Transportation Industry
Atlantic City's trains roll - restoration of train service from East Coast cities
Railway Age, July, 1989 by Robert G. Lewis
Atlantic City's trains roll
One weekend in August, 1904, 70,000 passengers rode on the trains of two competing railroads between Philadelphia/Camden and Atlantic City. It took 98 trains (758 cars) to handle the two-day traffic on what had become America's "speedway." A month earlier a train on the Atlantic City Railroad had made the 55-mile run from Camden to Atlantic City in 43 minutes, averaging 77 mph and reportedly attaining a speed of 115 mph on the tangent just south of Egg Harbor, N.J. (In June two years later the same run was made in just 41 minutes with a special train carrying railroaders to the Master Mechanics Association convention, predecessor of today's Railway Supply Association shows.)
On May 23 this year Amtrak inaugurated regular scheduled service between Philadelphia and Atlantic City, restoring an operation that, after 128 years, had ceased in 1982. A total of 12 trains weekdays and extra runs weekends includes through services daily from both New York and Washington and four Philadelphia-Atlantic City round trips.
All trains are push-pull, in the push mode eastbound with an F-40-PH diesel, Amfleet coaches, a dinette and club car, and a cab-control car rebuilt from the original Penn Central MU Metroliners.

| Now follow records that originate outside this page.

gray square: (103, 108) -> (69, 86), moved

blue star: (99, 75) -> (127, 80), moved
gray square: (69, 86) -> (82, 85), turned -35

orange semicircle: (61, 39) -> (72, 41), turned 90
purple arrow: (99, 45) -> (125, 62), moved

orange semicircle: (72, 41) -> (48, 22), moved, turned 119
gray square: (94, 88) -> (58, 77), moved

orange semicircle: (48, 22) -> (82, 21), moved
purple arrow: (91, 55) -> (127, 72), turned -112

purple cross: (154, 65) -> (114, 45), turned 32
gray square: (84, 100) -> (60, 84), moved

Maximum speed over the new line, rebuilt from FRA Class 1 to Class 5 track standards, is 79 mph, except for a 10-mile stretch at the east end of the line, without crossings, where 90 mph is tops.
The track has been completely rebuilt from the New Jersey connection at the east end of Conrail's Delaware River bridge to the new Atlantic City station, a distance of 58 miles. The Conrail connection across the bridge to Amtrak's Corridor line at Frankfort Junction is 2.3 miles. Rail is 132 pounds, welded, on wood ties. There are six long intermediate passing tracks (one is 1.5 miles). Signaling is ctc, controlled from Philadelphia. Locomotives and cab cars are equipped with automatic train control.

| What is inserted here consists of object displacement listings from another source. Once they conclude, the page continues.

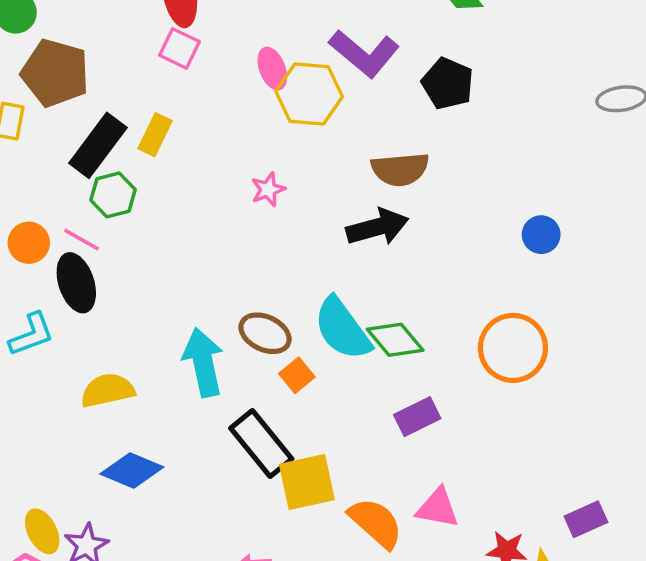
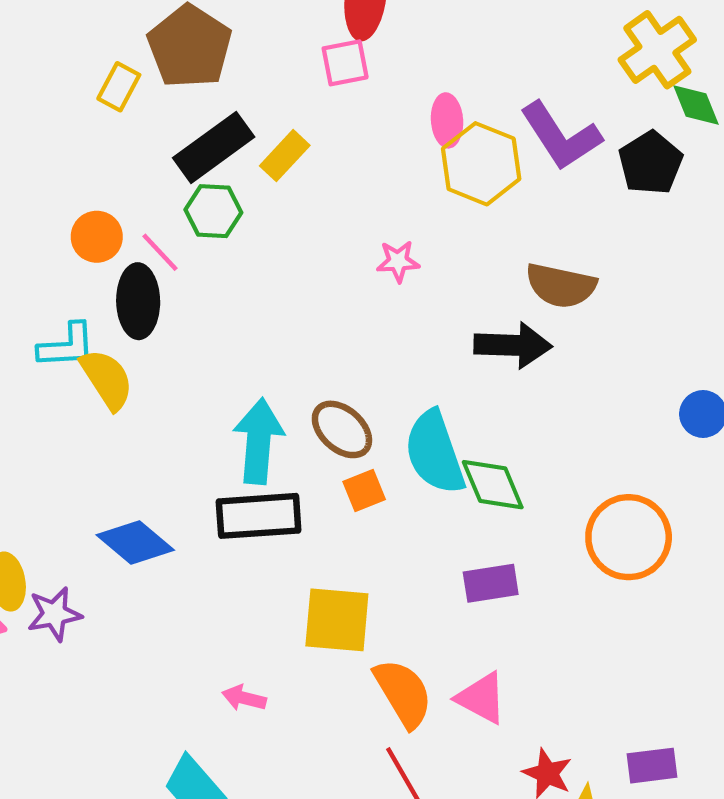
pink square: (179, 48) -> (345, 63), turned 36
black pentagon: (448, 84) -> (651, 163), moved
yellow semicircle: (108, 390) -> (107, 379), moved, turned 52
black rectangle: (261, 443) -> (259, 516), moved, turned -72

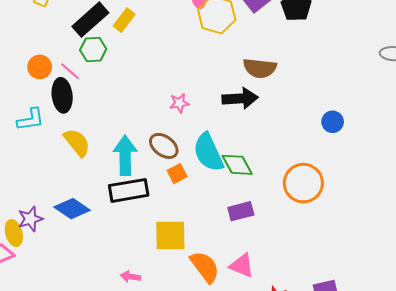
pink star: (398, 261) -> (179, 103), moved
yellow semicircle: (107, 379) -> (77, 142), moved
purple star: (54, 614) -> (30, 219), moved

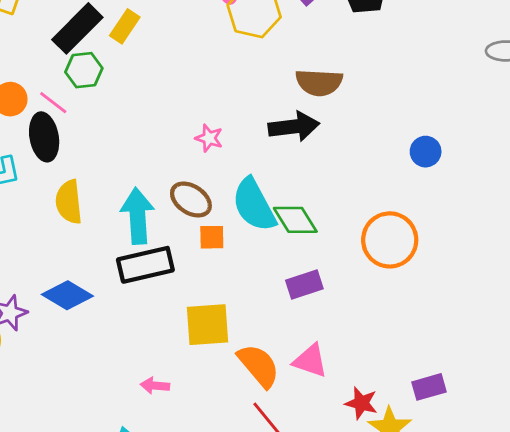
pink star: (179, 103) -> (209, 138), turned 30
yellow semicircle: (77, 142) -> (69, 202), turned -144
orange square: (177, 174) -> (212, 237), turned 30

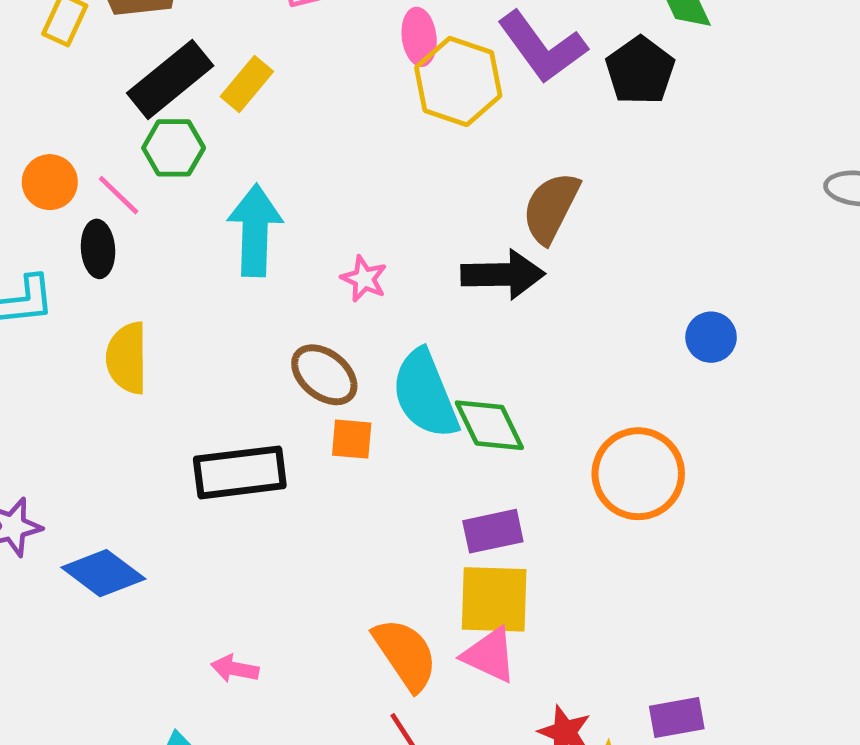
brown semicircle: (319, 82) -> (551, 208), turned 108
black ellipse: (44, 137) -> (98, 249), size x0.7
cyan arrow: (138, 216) -> (255, 230), moved
blue diamond: (67, 295) -> (103, 573), moved
yellow square: (208, 325) -> (494, 599), moved

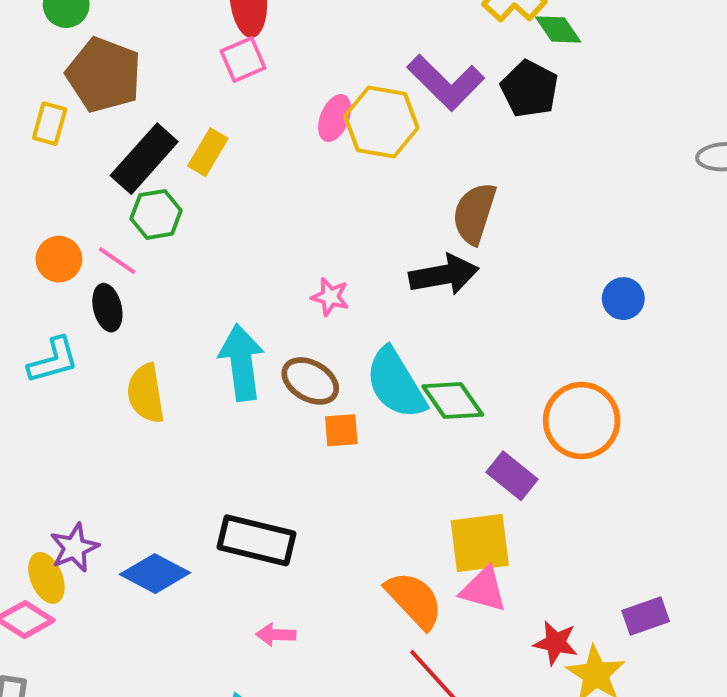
pink ellipse: (419, 37) -> (335, 118), moved, turned 39
cyan arrow: (255, 230) -> (242, 362), moved
black rectangle: (240, 472) -> (256, 540), moved, turned 30
purple rectangle: (493, 531) -> (512, 476), moved, turned 60

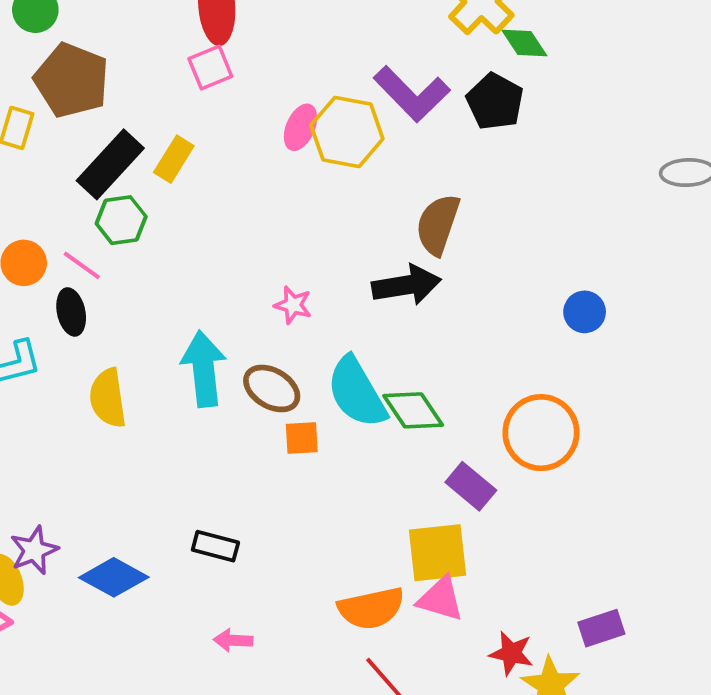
black rectangle: (256, 540) -> (215, 546), size x0.6
orange semicircle: (414, 600) -> (371, 608), turned 120

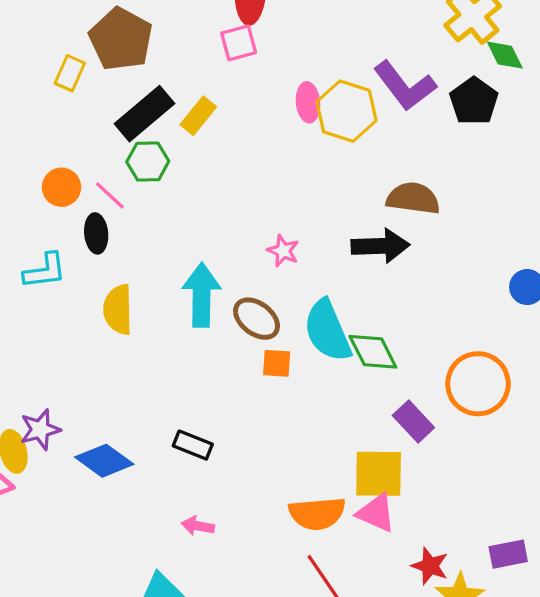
pink ellipse: (300, 127) -> (308, 102), turned -36
brown semicircle: (438, 225) -> (413, 198), turned 72

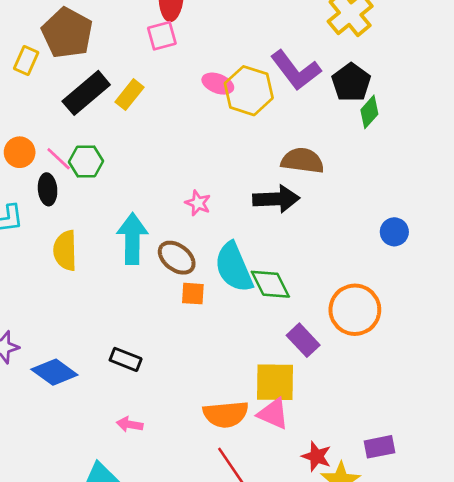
green diamond: (505, 55) -> (369, 112), moved, turned 68
pink ellipse: (308, 102) -> (218, 84), turned -64
green hexagon: (148, 162) -> (86, 161), moved

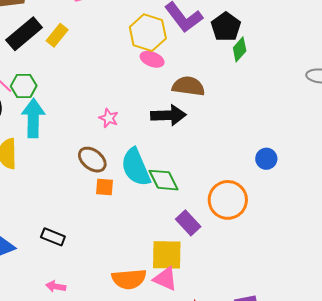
pink ellipse: (218, 84) -> (152, 59), moved
blue circle: (394, 232) -> (266, 159), moved
cyan arrow: (132, 239) -> (33, 118), moved

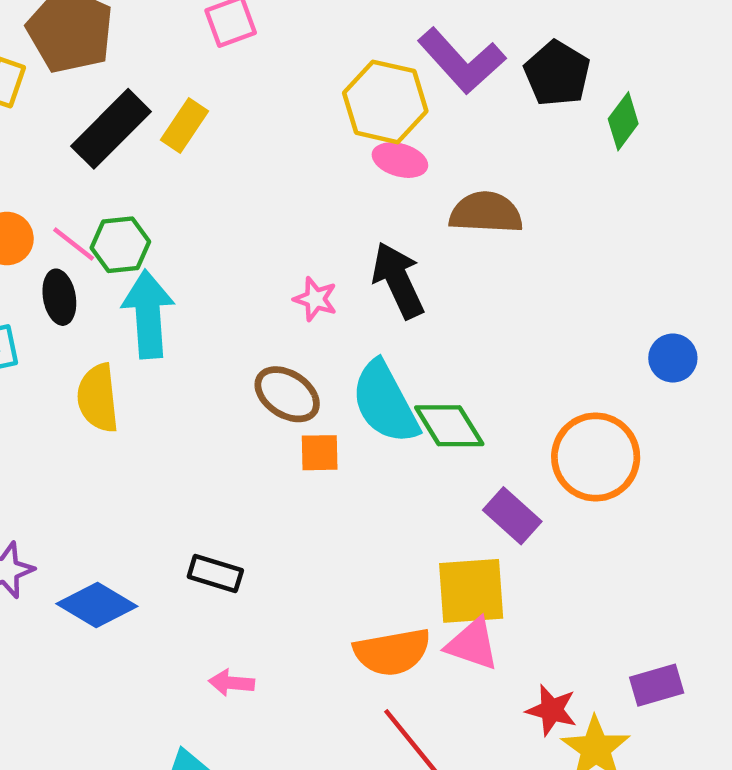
green diamond: (240, 49) -> (623, 121), moved
black arrow: (168, 115) -> (398, 280), moved, turned -108

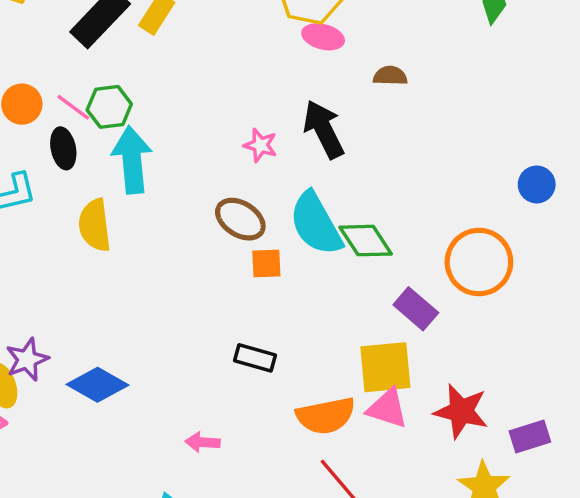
brown semicircle: (486, 213) -> (390, 76), size x0.6
black rectangle: (215, 573) -> (255, 358), moved
red star: (552, 710) -> (461, 411), moved, size x1.4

The ctc and long sidings will be much needed later, as New Jersey Transit, which participated in financing reconstruction of the line, plans to start commuter operations with 11 trains daily in each direction between Atlantic City and Lindenwold, N.J., connecting there with PATCO's high speed line to Philadelphia. Such service could begin as early as this September or as late as the summer of 1991, depending on when funding can be arranged. The NJ Transit trains will serve local communities and will be scheduled to favor hours of casino workers. Amtrak trains stop intermediately only at Lindenwold, and schedules favor casino visitors.

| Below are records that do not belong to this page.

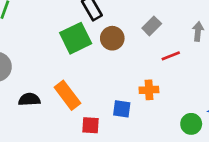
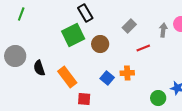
brown circle: (112, 38) -> (100, 44), moved
black semicircle: (29, 99) -> (39, 68), moved, turned -105
blue square: (122, 109) -> (107, 78), moved, turned 32

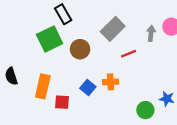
gray rectangle: (129, 26) -> (113, 29), size x1.5
orange rectangle: (67, 77) -> (43, 86), turned 50
red square: (84, 99) -> (62, 102), moved

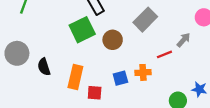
gray arrow: (151, 33) -> (184, 40), moved, turned 35
red line: (129, 54) -> (164, 54), moved
blue square: (88, 87) -> (120, 78), turned 35

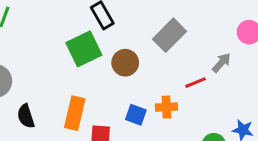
black semicircle: (44, 67) -> (26, 116), moved
blue square: (120, 78) -> (136, 115), turned 35

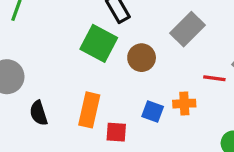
green square: (84, 49) -> (99, 43), turned -36
red line: (195, 83) -> (214, 78), turned 30

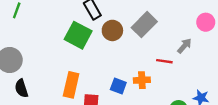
brown circle: (142, 58) -> (112, 30), moved
black semicircle: (39, 113) -> (21, 88), moved

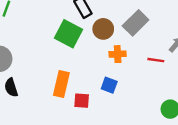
orange cross: (142, 80) -> (118, 54), moved

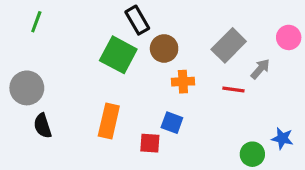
gray rectangle: (136, 23) -> (229, 45), moved
red square: (82, 101) -> (150, 143), moved

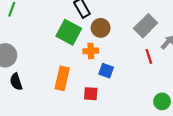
orange cross: (183, 82) -> (91, 51), moved
red line: (233, 89) -> (149, 56), turned 64
blue square: (172, 123) -> (106, 71), moved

Local freight service is provided several days a week by the Shore Fast Line.
Diesels are used on the Washington-Atlantic City train to avoid an engine change at Philadelphia. The New York train changes from its AEM-7 electric locomotive to diesel at Frankfort Junction.
Under the law, amtrak has two years to make the service cover its cost. That would require around 3,800 riders a day. By early June, the trains were carrying around 2,000 passengers daily. Atlantic City's casinos continued to offer incentives to visitors arriving by auto or bus--free rolls of quarters, free parking, meal and gas vouchers--but showed no disposition to offer similar incentives to Amtrak riders, who had the added disadvantage of having to pay $5 (round trip) for a bus between the train station and the casinos. Amtrak said it was looking at new ways to promote the service and hoped that arrangements more favorable to its riders could be worked out with one or more casinos.